Nelson expects diesel-electric will find an enthusiastic following among fuel-conscious offshore anglers, coastal trawler cruisers and even world cruisers. “I think it’s going to come on pretty fast,” he says.
A company’s “environmental story” also is important to a lot of boomers, says True North’s Cressy. True North stresses the efficiency of diesel power and single engines, and touts its SCRIMP resin infusion technology, which minimizes emissions. Pearson recently acquired PDQ Catamarans, a power cat that can cruise at close to 10 knots on less than 4 gallons of diesel an hour. He believes performance efficiency like that is going to turn heads and make sales.
The new face of ownership
Boats from Nordhavn, mJm (a Down East-style power cruiser), Grand Banks and Sabre aren’t cheap, though many boomers can afford them. Boomer millionaires — those with a net worth of $1 million to $10 million — number 8.4 million, or 7.6 percent, of American households. That figure is likely to grow by half again over the next decade, says Lewis Schiff, co-author of “The Middle-Class Millionaire: The Rise of the New Rich and How They Are Changing America.”
“Their demands and needs, their leisure time and activities are as potent a combination as you could imagine if you’re in the boating industry,” says Schiff.
He says as these folks retire or work into their retirement years, they demand flexibility in their use of leisure time. Many are opting for fractional ownership so they can “slice and dice” their time to pursue many leisure activities and get the most out of their investments in second and third homes, yachts and jets. They want it all, so “instead of ownership, it’s subscription,” Schiff says.

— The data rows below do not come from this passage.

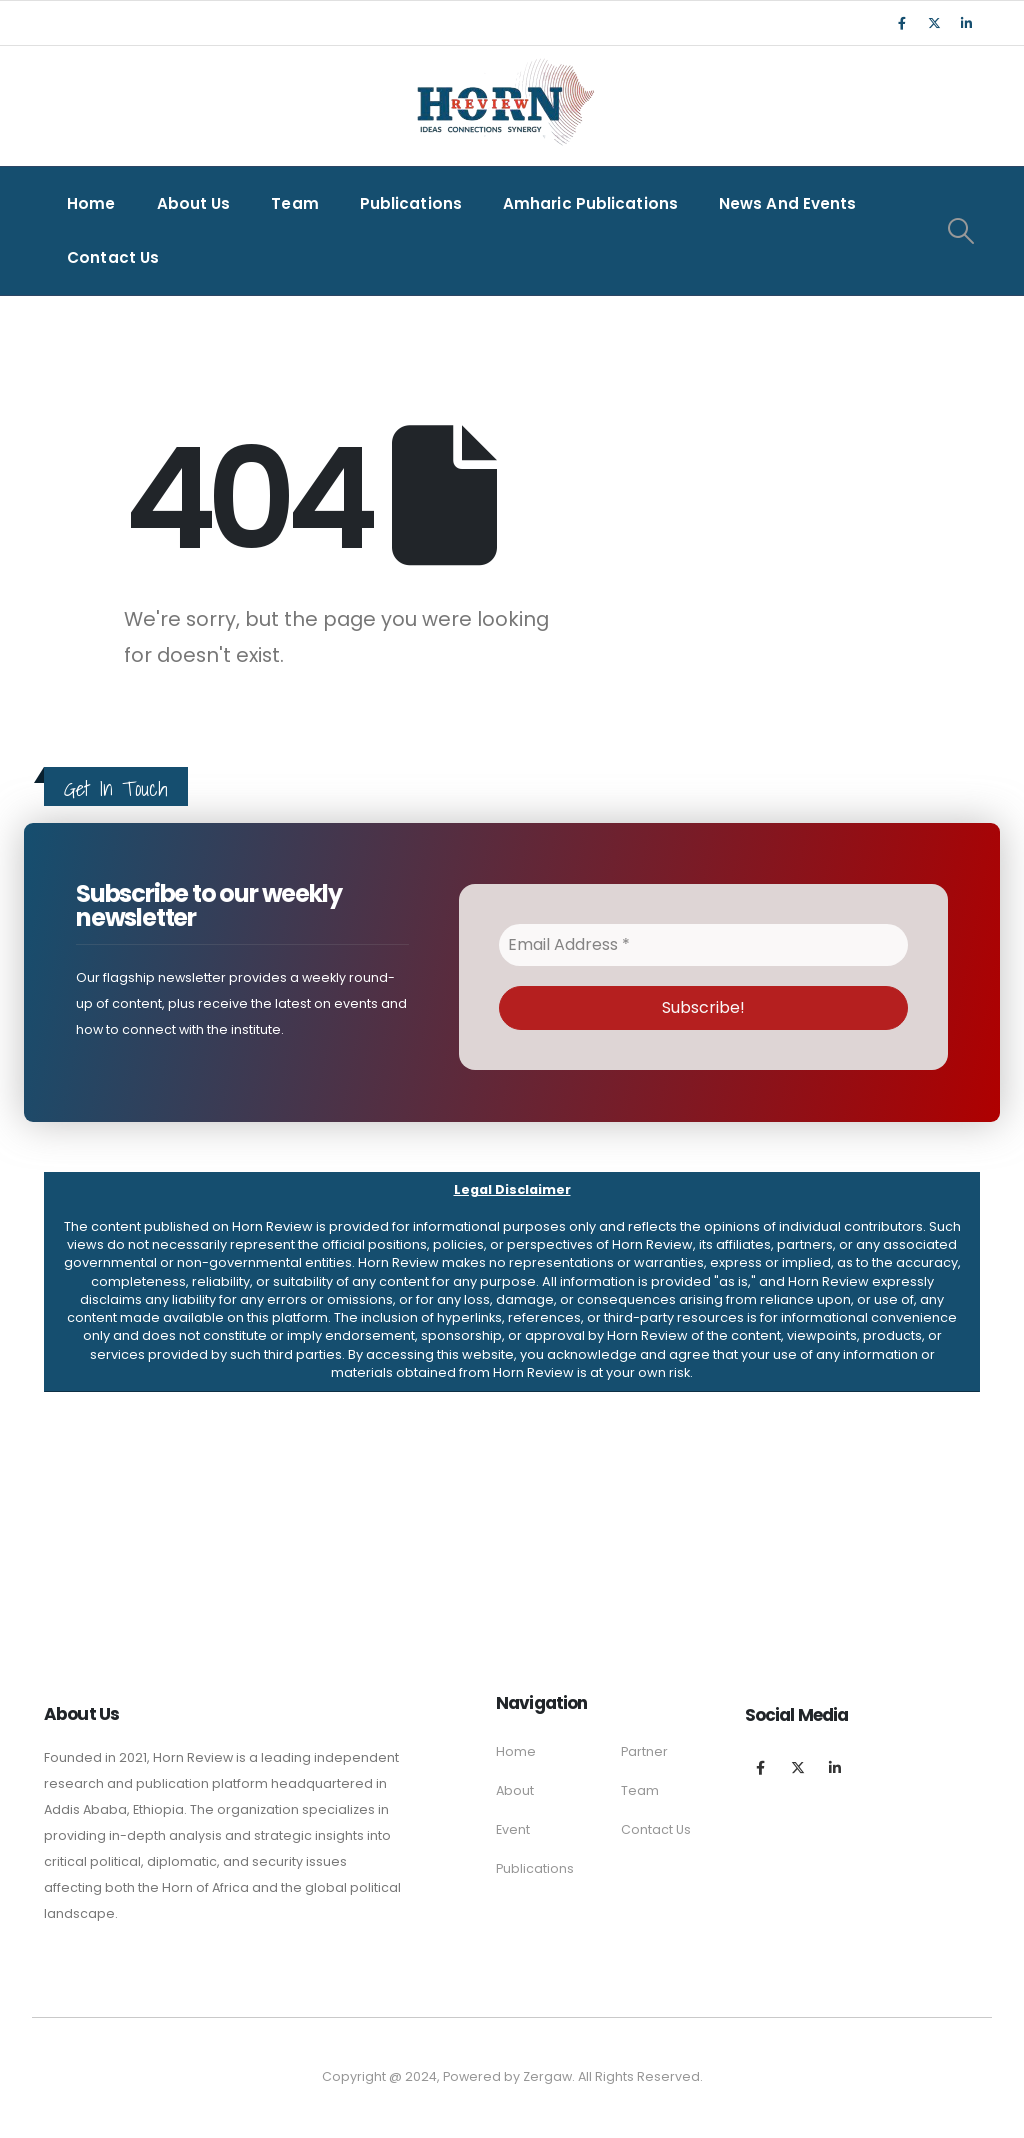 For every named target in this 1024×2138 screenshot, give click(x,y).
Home (91, 203)
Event (513, 1829)
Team (294, 203)
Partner (644, 1751)
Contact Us (113, 257)
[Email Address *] (703, 945)
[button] (512, 1282)
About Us (194, 203)
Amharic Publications (590, 203)
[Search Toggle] (961, 231)
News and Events (788, 203)
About (515, 1790)
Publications (411, 203) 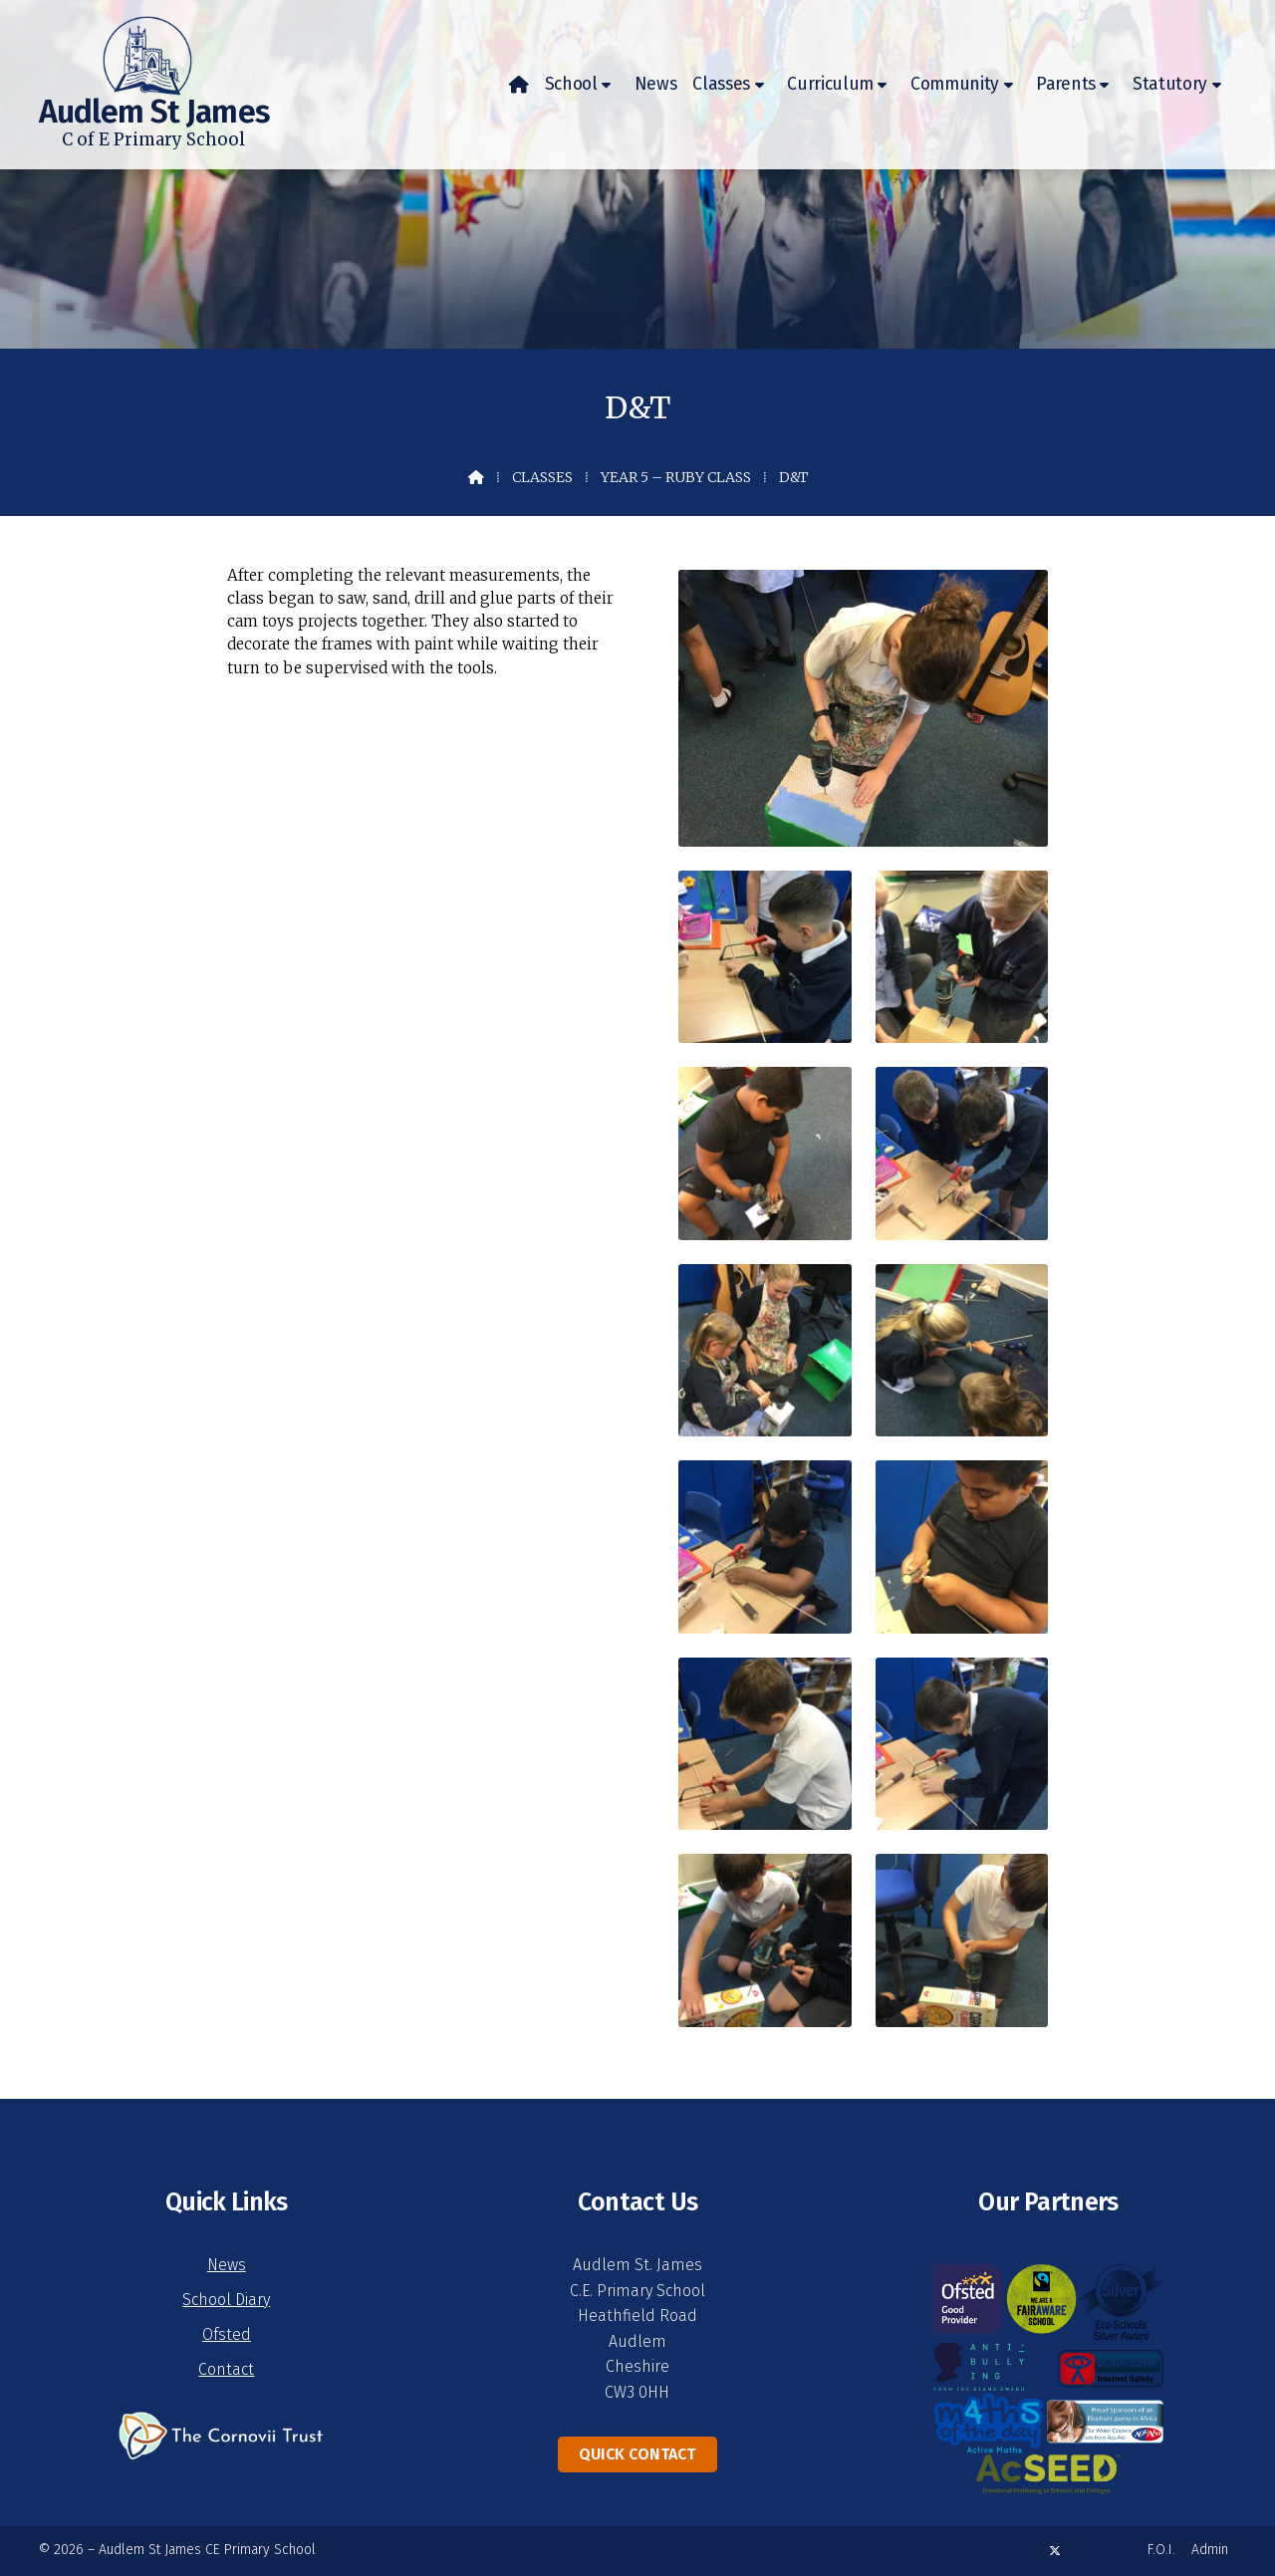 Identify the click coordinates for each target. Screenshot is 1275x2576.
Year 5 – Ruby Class (676, 477)
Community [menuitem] (954, 84)
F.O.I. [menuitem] (1161, 2549)
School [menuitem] (571, 84)
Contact (226, 2369)
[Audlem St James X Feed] (1055, 2550)
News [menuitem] (656, 84)
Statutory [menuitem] (1170, 84)
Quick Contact (637, 2454)
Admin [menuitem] (1209, 2549)
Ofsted (226, 2334)
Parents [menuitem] (1066, 84)
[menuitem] (519, 84)
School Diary (226, 2299)
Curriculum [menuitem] (830, 84)
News (226, 2264)
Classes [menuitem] (721, 84) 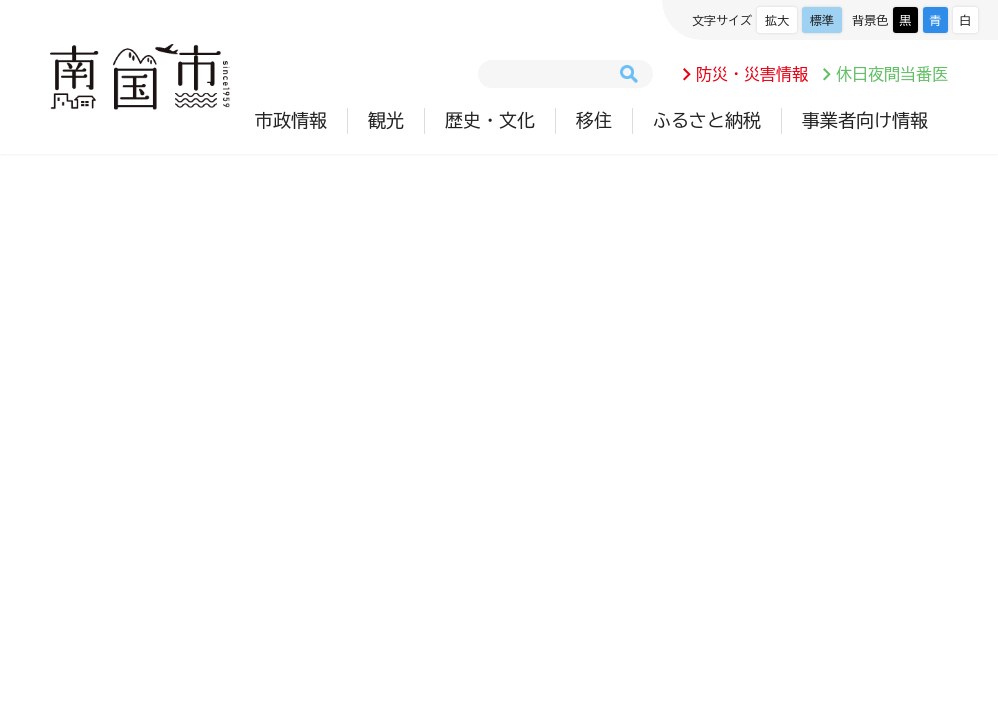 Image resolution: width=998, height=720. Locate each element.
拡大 (777, 20)
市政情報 (291, 120)
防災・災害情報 (752, 74)
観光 (386, 120)
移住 (594, 120)
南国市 (140, 77)
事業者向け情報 (865, 120)
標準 (822, 20)
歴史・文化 (490, 120)
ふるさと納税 (707, 120)
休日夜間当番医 (892, 74) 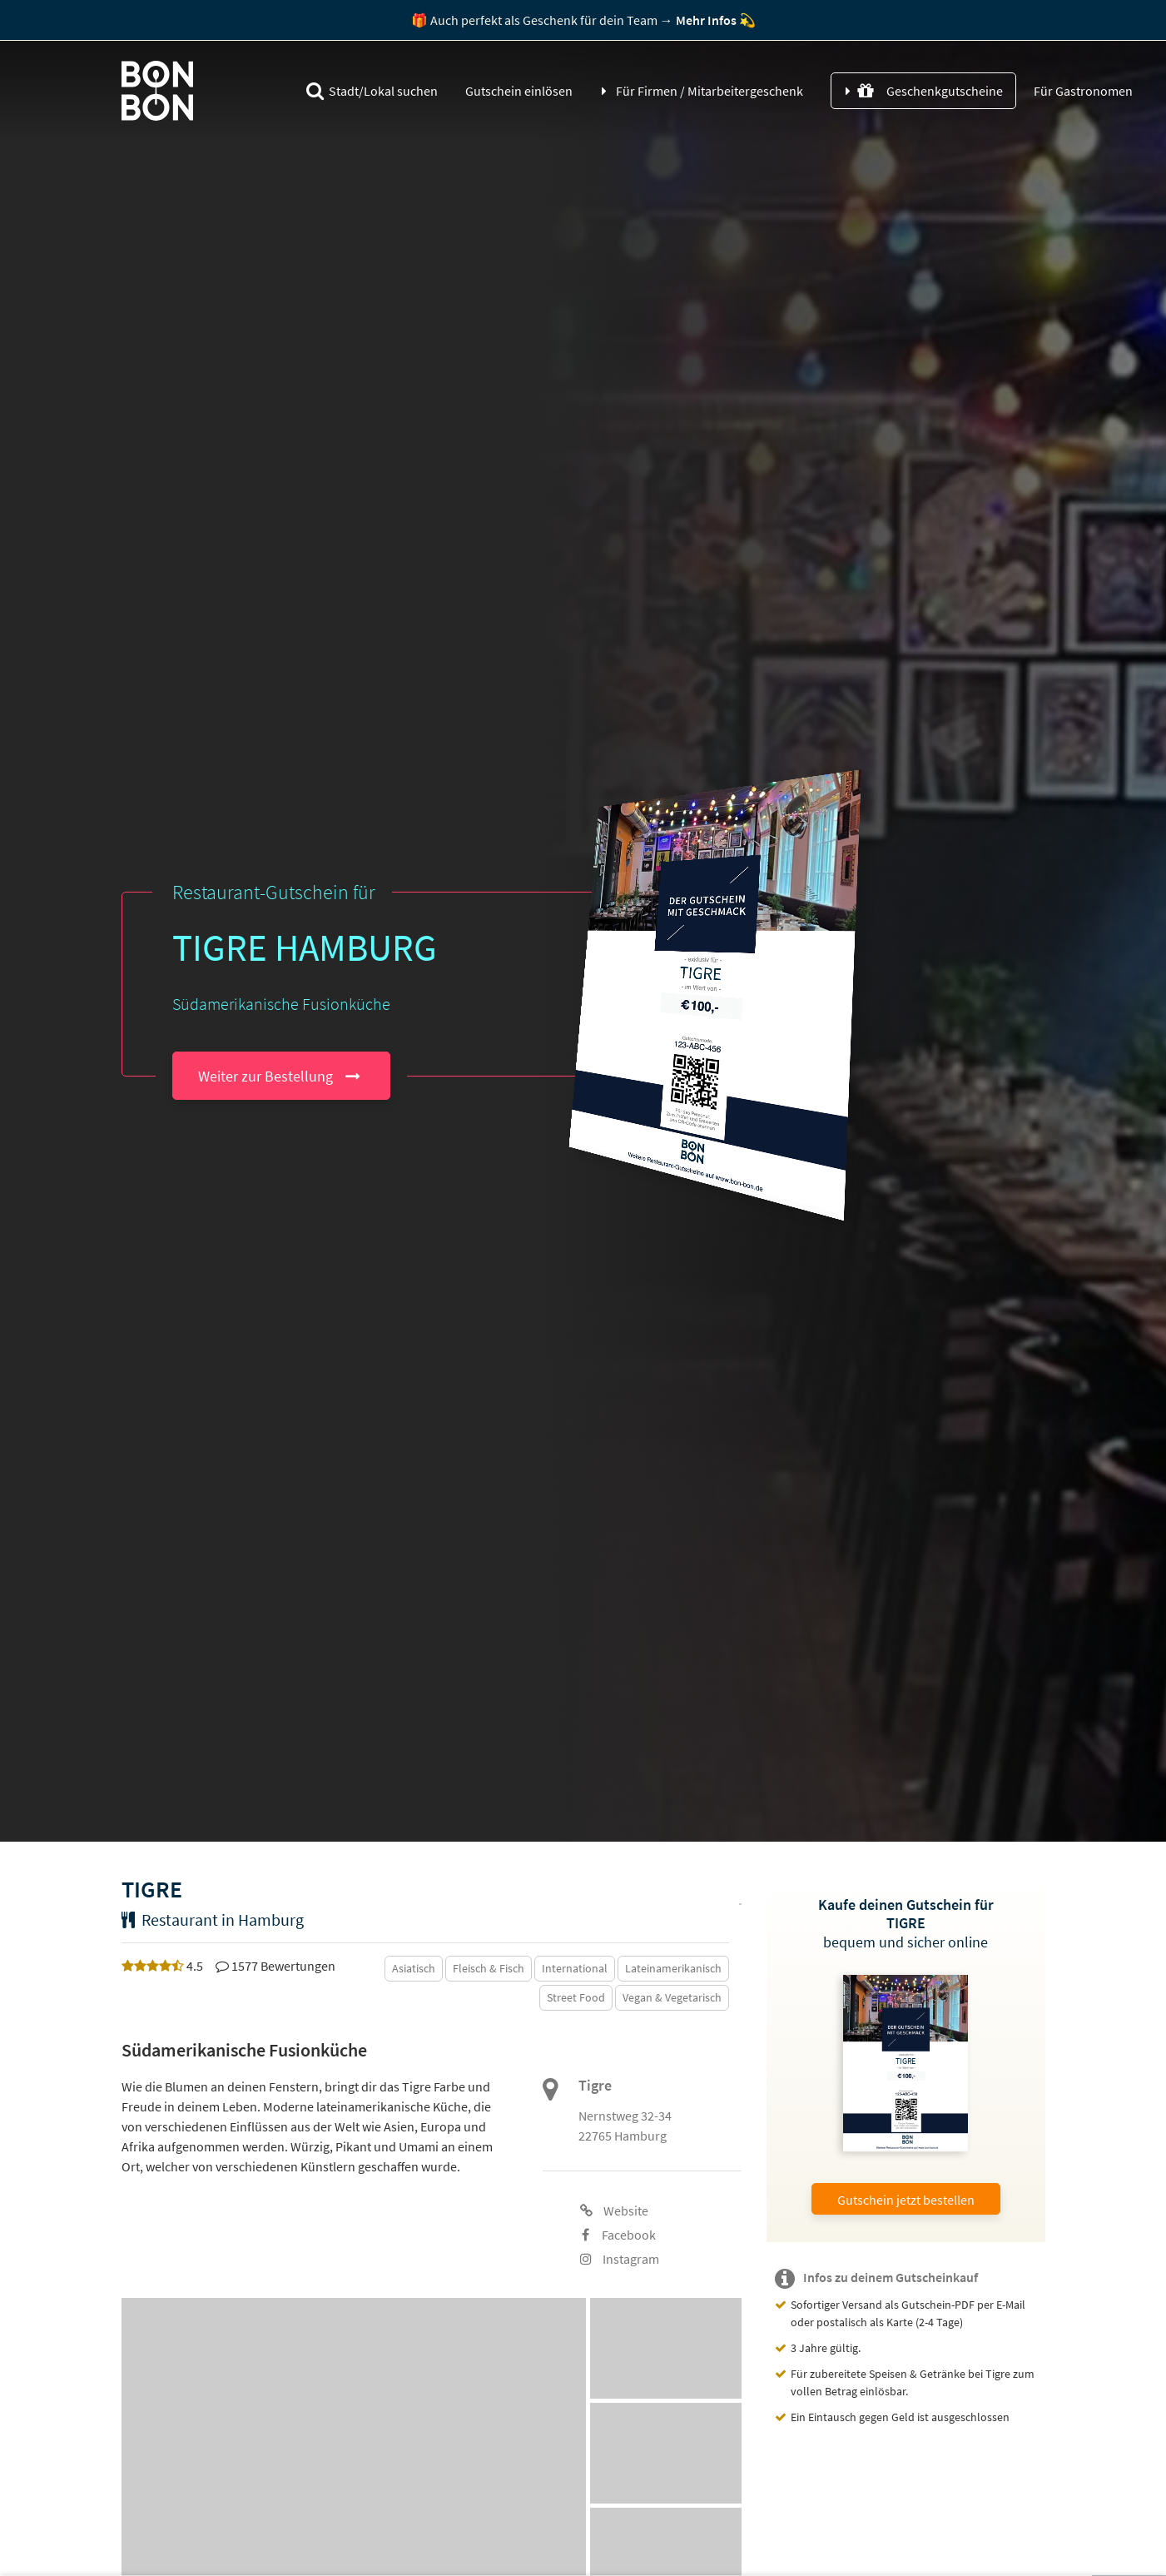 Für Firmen (709, 90)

“Baby boomers have a whole different mentality,” or at least some do, agrees Loren Simkowitz, founder and president of Monocle Fractional Yachts, a Fort Lauderdale, Fla., firm that manages and sells ownership shares in yachts from 90 to 328 feet (www.monocleyachts.com). Some don’t want to own a yacht outright, not the whole thing. They want to own a piece of the yacht and a lot of other things as well. Simkowitz says these boomers often take multiple vacations as they work well into their 50s and 60s. They go cruising, skiing, to the Med, to the South Pacific. They don’t want the aggravation of managing property. They’d rather pay someone else to do it for them. And instead of spending $500,000 or more on a 50-footer, they’d rather sink that money into a 1/10 share of a 100-footer — fully crewed. A half-million dollars buys four weeks a year on it for five years.
Schiff calls this the “concierge model” of fractionalization. The management company takes care of all ownership responsibilities so the owners can spend time with friends and family instead of on repairs, upkeep and operation. Another model, the “coaching model,” is for owners who see yachting as more than time spent getting away from it all. They see boat ownership as an opportunity to challenge themselves and master a new skill: seamanship. They want to apprentice under a guru who can teach them to be an expert yachtsman.
“Yachts are becoming more sophisticated,” Schiff says. If owners want to know their boats from the keel up, this is one way for them to learn.
With developable waterfront scarcer and costlier than ever, a boater closing on retirement may want to consider buying instead of renting a slip to secure long-term access to it. Slips for sale or long-term lease are becoming more common in some markets. Many of these are in vertical dry stacks that use innovative technology to lift much bigger boats.